Seriously. People hurt themselves jumping off these cliffs. Please be careful.
Rock Climbing: Around the lake and in the surrounding wilderness are opportunities to rock climb and boulder. Rather than name drop routes and posture we have real knowledge of classification systems, “It’s a sick 12v dihedral, bro,” we’ll include some links to local climbing sources here and here.
Kayaking / Paddle boarding: On the south end of the lake, a small flotilla of colorful kayaks are docked beside the reeds. You can rent them, as well as canoes, or paddle boards, from the Custer State Park Resort.
Fishing: Folks fish from shore all along the circular path. A boat launch is located between the two parking lots (rowboats only).
Lodging: There is no end to the places you can stay in the Black Hills. Custer State Park and Sylvan Lake, South Dakota are as good (or better) than any. Cabins and lodges are available.

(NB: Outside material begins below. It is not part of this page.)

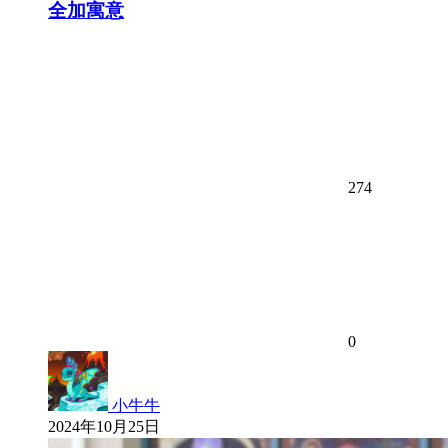
全加寓意
274
0
小牛牛
2024年10月25日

Campgrounds are also available here. Tent sites are $15, and RV sites w/ electric are $30.
Get Married: Our first trip to Sylvan Lake, South Dakota there was a sweet wedding (two photos up). What a beautiful place to get married! Check it out.
Black Elk Peak is the highest point in South Dakota, and probably the best hike in the state. The hike is 6 miles RT and moderate, with significant elevation gain in the last mile. The trailhead is located near the east parking lot by the restroom.

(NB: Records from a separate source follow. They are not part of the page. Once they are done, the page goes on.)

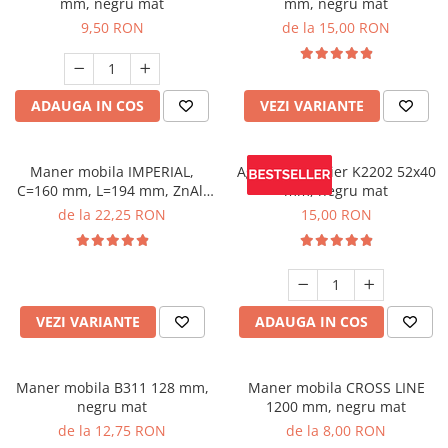
mm, negru mat
mm, negru mat
9,50 RON
de la 15,00 RON
ADAUGA IN COS
VEZI VARIANTE
Maner mobila IMPERIAL,
Agatatoare cuier K2202 52x40
C=160 mm, L=194 mm, ZnAl,
mm, negru mat
brushed gold
de la 22,25 RON
15,00 RON
VEZI VARIANTE
ADAUGA IN COS
Maner mobila B311 128 mm,
Maner mobila CROSS LINE
negru mat
1200 mm, negru mat
de la 12,75 RON
de la 8,00 RON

The views from the top are pretty epic. Check out our article, Black Elk Peak, South Dakota.
The Sunday Gulch Trail (below) is a strenuous, three-mile loop. The trailhead is found behind the large boulders on the north end of the lake. On your way down into the gulch you will scale boulders and descend staircases with the help of handrails. The trail can be very steep in places, and in the springtime it can become submerged with the water from Sylvan Lake.

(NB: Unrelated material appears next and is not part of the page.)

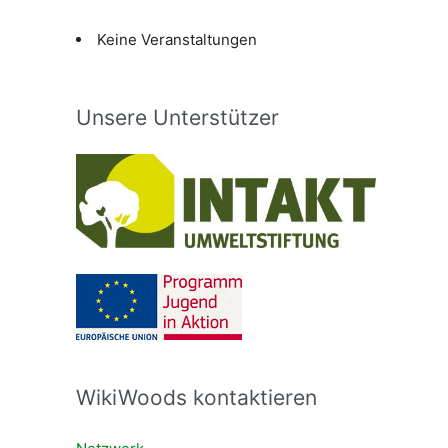
Keine Veranstaltungen
Unsere Unterstützer
WikiWoods kontaktieren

The pathway has sections of moss-covered rock that are beautiful. At times you will have to cross the stream on rocks, logs, or footbridges. And remember, what goes down must come up, so be prepared to huff and puff on the ascent.
This might be my favorite place in the Black Hills. The buffalo herds of Wind Cave National Park, Mt. Rushmore, and the Devil’s Tower are all incredible points of interest, but I find myself wanting to come back to Sylvan Lake, South Dakota, again and again. I’ve been three times, and in two days I will visit again at sunrise. Hopefully there will be blue skies to photograph this time.
We love the Black Hills of South Dakota. In two weeks our job has us headed to Charleston, South Carolina, so we will spend our remaining days here as judiciously as possible.
Sylvan Lake is special — four visits special. Be sure to check it out.